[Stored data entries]
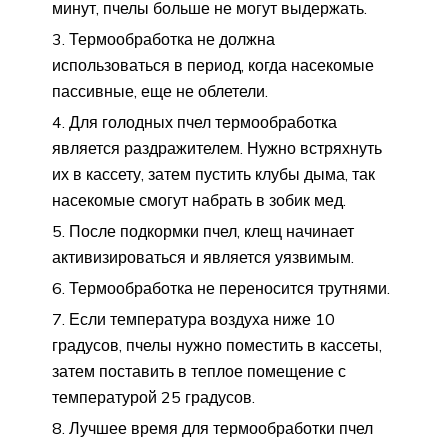
минут, пчелы больше не могут выдержать.
Термообработка не должна
использоваться в период, когда насекомые
пассивные, еще не облетели.
Для голодных пчел термообработка
является раздражителем. Нужно встряхнуть
их в кассету, затем пустить клубы дыма, так
насекомые смогут набрать в зобик мед.
После подкормки пчел, клещ начинает
активизироваться и является уязвимым.
Термообработка не переносится трутнями.
Если температура воздуха ниже 10
градусов, пчелы нужно поместить в кассеты,
затем поставить в теплое помещение с
температурой 25 градусов.
Лучшее время для термообработки пчел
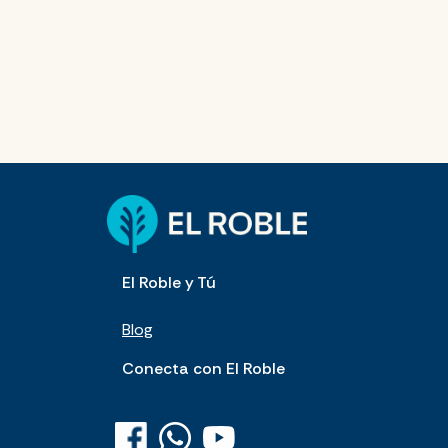
El Roble y Tú
Blog
Conecta con El Roble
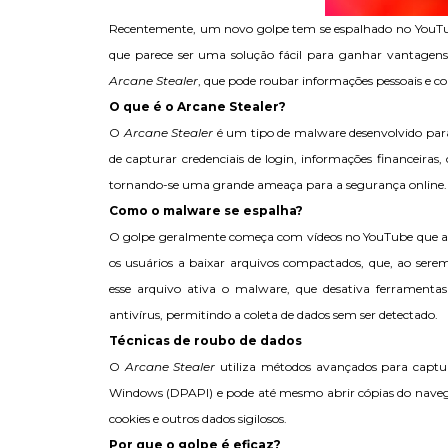
Recentemente, um novo golpe tem se espalhado no YouTub
que parece ser uma solução fácil para ganhar vantagens
Arcane Stealer
, que pode roubar informações pessoais e co
O que é o Arcane Stealer?
O
Arcane Stealer
é um tipo de malware desenvolvido para 
de capturar credenciais de login, informações financeiras,
tornando-se uma grande ameaça para a segurança online.
Como o malware se espalha?
O golpe geralmente começa com vídeos no YouTube que apr
os usuários a baixar arquivos compactados, que, ao ser
esse arquivo ativa o malware, que desativa ferramenta
antivírus, permitindo a coleta de dados sem ser detectado.
Técnicas de roubo de dados
O
Arcane Stealer
utiliza métodos avançados para captur
Windows (DPAPI) e pode até mesmo abrir cópias do navega
cookies e outros dados sigilosos.
Por que o golpe é eficaz?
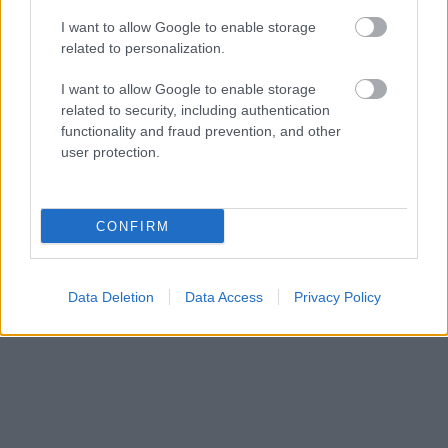
I want to allow Google to enable storage
related to personalization.
I want to allow Google to enable storage
related to security, including authentication
functionality and fraud prevention, and other
user protection.
CONFIRM
Data Deletion
Data Access
Privacy Policy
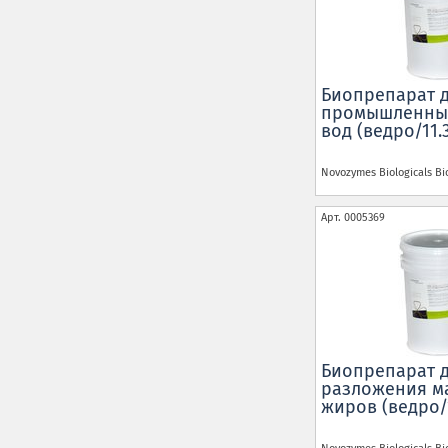
Биопрепарат д
промышленны
вод (ведро/11.3
Novozymes Biologicals
Bi
Арт.
0005369
Биопрепарат 
разложения м
жиров (ведро/1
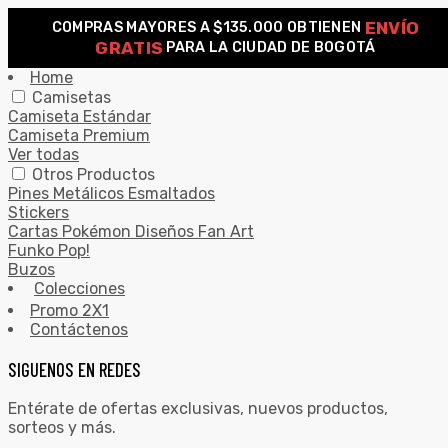
ENVÍO
COMPRAS MAYORES A $135.000 OBTIENEN
0
GRATIS
PARA LA CIUDAD DE BOGOTÁ
Search for:
SEARCH
Home
Camisetas
Camiseta Estándar
Camiseta Premium
Ver todas
Otros Productos
Pines Metálicos Esmaltados
Stickers
Cartas Pokémon Diseños Fan Art
Funko Pop!
Buzos
Colecciones
Promo 2X1
Contáctenos
SIGUENOS EN REDES
Entérate de ofertas exclusivas, nuevos productos,
sorteos y más.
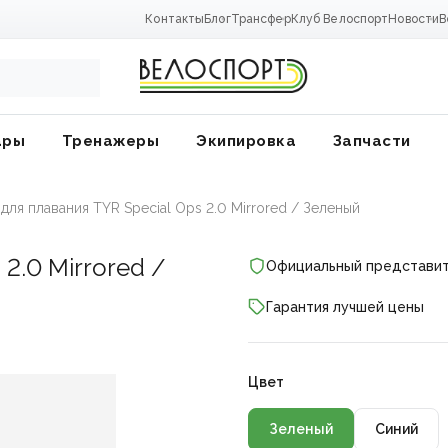
Контакты
Блог
Трансфер
Клуб Велоспорт
Новости
В
ары
Тренажеры
Экипировка
Запчасти
для плавания TYR Special Ops 2.0 Mirrored / Зеленый
 2.0 Mirrored /
Официальный представи
Гарантия лучшей цены
Цвет
ники
Зеленый
Синий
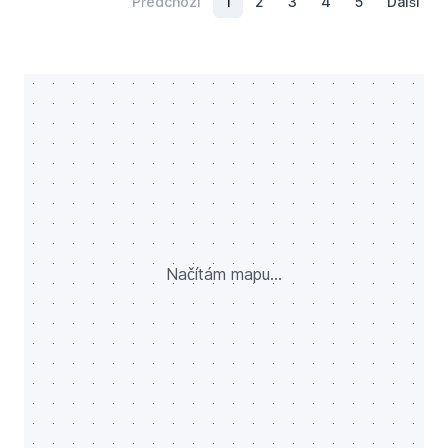
Předchozí
1
2
3
4
5
Další
Načítám mapu...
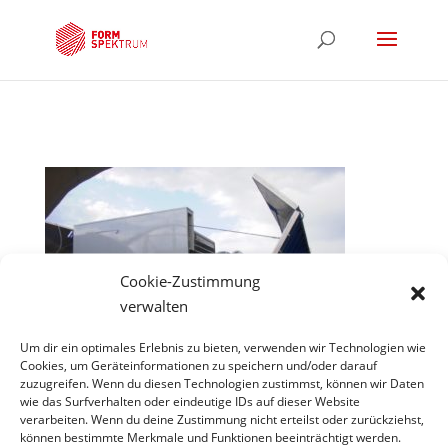
Cookie-Zustimmung
verwalten
Um dir ein optimales Erlebnis zu bieten, verwenden wir Technologien wie
Cookies, um Geräteinformationen zu speichern und/oder darauf
zuzugreifen. Wenn du diesen Technologien zustimmst, können wir Daten
wie das Surfverhalten oder eindeutige IDs auf dieser Website
Hinweis
verarbeiten. Wenn du deine Zustimmung nicht erteilst oder zurückziehst,
können bestimmte Merkmale und Funktionen beeinträchtigt werden.
*Projekte unter gecco scene constuction company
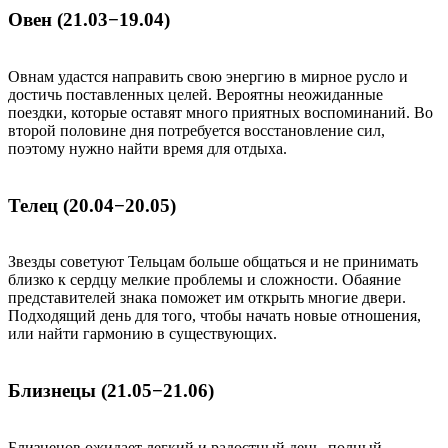
Овен (21.03−19.04)
Овнам удастся направить свою энергию в мирное русло и
достичь поставленных целей. Вероятны неожиданные
поездки, которые оставят много приятных воспоминаний. Во
второй половине дня потребуется восстановление сил,
поэтому нужно найти время для отдыха.
Телец (20.04−20.05)
Звезды советуют Тельцам больше общаться и не принимать
близко к сердцу мелкие проблемы и сложности. Обаяние
представителей знака поможет им открыть многие двери.
Подходящий день для того, чтобы начать новые отношения,
или найти гармонию в существующих.
Близнецы (21.05−21.06)
Близнецов ожидает легкий и радостный день, полный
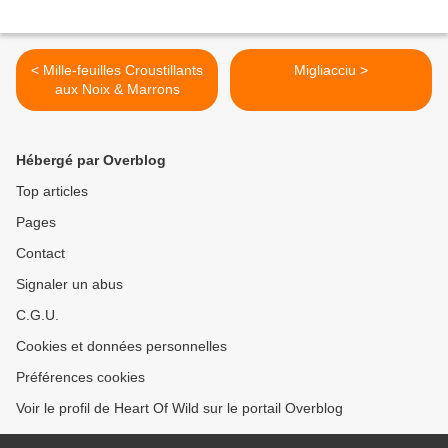
< Mille-feuilles Croustillants
Migliacciu >
aux Noix & Marrons
Hébergé par Overblog
Top articles
Pages
Contact
Signaler un abus
C.G.U.
Cookies et données personnelles
Préférences cookies
Voir le profil de Heart Of Wild sur le portail Overblog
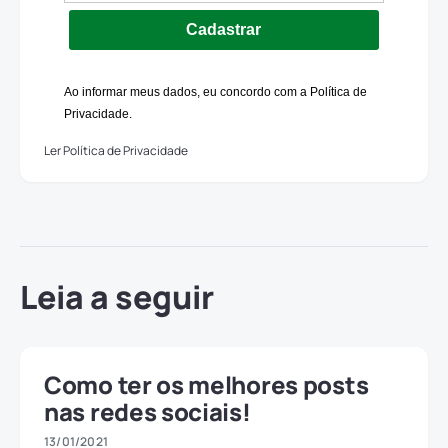
Cadastrar
Ao informar meus dados, eu concordo com a Política de
Privacidade.
Ler Política de Privacidade
Leia a seguir
Como ter os melhores posts
nas redes sociais!
13/01/2021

**What you should do**
Return the entries above in full and unchanged, omitting every image.

**Solution to this problem**
минут, пчелы больше не могут выдержать.
Термообработка не должна
использоваться в период, когда насекомые
пассивные, еще не облетели.
Для голодных пчел термообработка
является раздражителем. Нужно встряхнуть
их в кассету, затем пустить клубы дыма, так
насекомые смогут набрать в зобик мед.
После подкормки пчел, клещ начинает
активизироваться и является уязвимым.
Термообработка не переносится трутнями.
Если температура воздуха ниже 10
градусов, пчелы нужно поместить в кассеты,
затем поставить в теплое помещение с
температурой 25 градусов.
Лучшее время для термообработки пчел
El Roble y Tú
Blog
Conecta con El Roble
Recentemente, um novo golpe tem se espalhado no YouTub
que parece ser uma solução fácil para ganhar vantagens
Arcane Stealer
, que pode roubar informações pessoais e co
O que é o Arcane Stealer?
O
Arcane Stealer
é um tipo de malware desenvolvido para 
de capturar credenciais de login, informações financeiras,
tornando-se uma grande ameaça para a segurança online.
Como o malware se espalha?
O golpe geralmente começa com vídeos no YouTube que apr
os usuários a baixar arquivos compactados, que, ao ser
esse arquivo ativa o malware, que desativa ferramenta
antivírus, permitindo a coleta de dados sem ser detectado.
Técnicas de roubo de dados
O
Arcane Stealer
utiliza métodos avançados para captur
Windows (DPAPI) e pode até mesmo abrir cópias do navega
cookies e outros dados sigilosos.
Por que o golpe é eficaz?
I want to allow Google to enable storage
related to personalization.
I want to allow Google to enable storage
related to security, including authentication
functionality and fraud prevention, and other
user protection.
CONFIRM
Data Deletion
Data Access
Privacy Policy
Биопрепарат д
промышленны
вод (ведро/11.3
Novozymes Biologicals
Bi
Арт.
0005369
Биопрепарат 
разложения м
жиров (ведро/1
ENVÍO
COMPRAS MAYORES A $135.000 OBTIENEN
0
GRATIS
PARA LA CIUDAD DE BOGOTÁ
Search for:
SEARCH
Home
Camisetas
Camiseta Estándar
Camiseta Premium
Ver todas
Otros Productos
Pines Metálicos Esmaltados
Stickers
Cartas Pokémon Diseños Fan Art
Funko Pop!
Buzos
Colecciones
Promo 2X1
Contáctenos
SIGUENOS EN REDES
Entérate de ofertas exclusivas, nuevos productos,
sorteos y más.
Контакты
Блог
Трансфер
Клуб Велоспорт
Новости
В
ары
Тренажеры
Экипировка
Запчасти
для плавания TYR Special Ops 2.0 Mirrored / Зеленый
 2.0 Mirrored /
Официальный представи
Гарантия лучшей цены
Цвет
ники
Зеленый
Синий
Předchozí
1
2
3
4
5
Další
Načítám mapu...
Cookie-Zustimmung
verwalten
Um dir ein optimales Erlebnis zu bieten, verwenden wir Technologien wie
Cookies, um Geräteinformationen zu speichern und/oder darauf
zuzugreifen. Wenn du diesen Technologien zustimmst, können wir Daten
wie das Surfverhalten oder eindeutige IDs auf dieser Website
Hinweis
verarbeiten. Wenn du deine Zustimmung nicht erteilst oder zurückziehst,
können bestimmte Merkmale und Funktionen beeinträchtigt werden.
*Projekte unter gecco scene constuction company
Овен (21.03−19.04)
Овнам удастся направить свою энергию в мирное русло и
достичь поставленных целей. Вероятны неожиданные
поездки, которые оставят много приятных воспоминаний. Во
второй половине дня потребуется восстановление сил,
поэтому нужно найти время для отдыха.
Телец (20.04−20.05)
Звезды советуют Тельцам больше общаться и не принимать
близко к сердцу мелкие проблемы и сложности. Обаяние
представителей знака поможет им открыть многие двери.
Подходящий день для того, чтобы начать новые отношения,
или найти гармонию в существующих.
Близнецы (21.05−21.06)
Близнецов ожидает легкий и радостный день, полный
< Mille-feuilles Croustillants
Migliacciu >
aux Noix & Marrons
Hébergé par Overblog
Top articles
Pages
Contact
Signaler un abus
C.G.U.
Cookies et données personnelles
Préférences cookies
Voir le profil de Heart Of Wild sur le portail Overblog
Cadastrar
Ao informar meus dados, eu concordo com a Política de
Privacidade.
Ler Política de Privacidade
Leia a seguir
Como ter os melhores posts
nas redes sociais!
13/01/2021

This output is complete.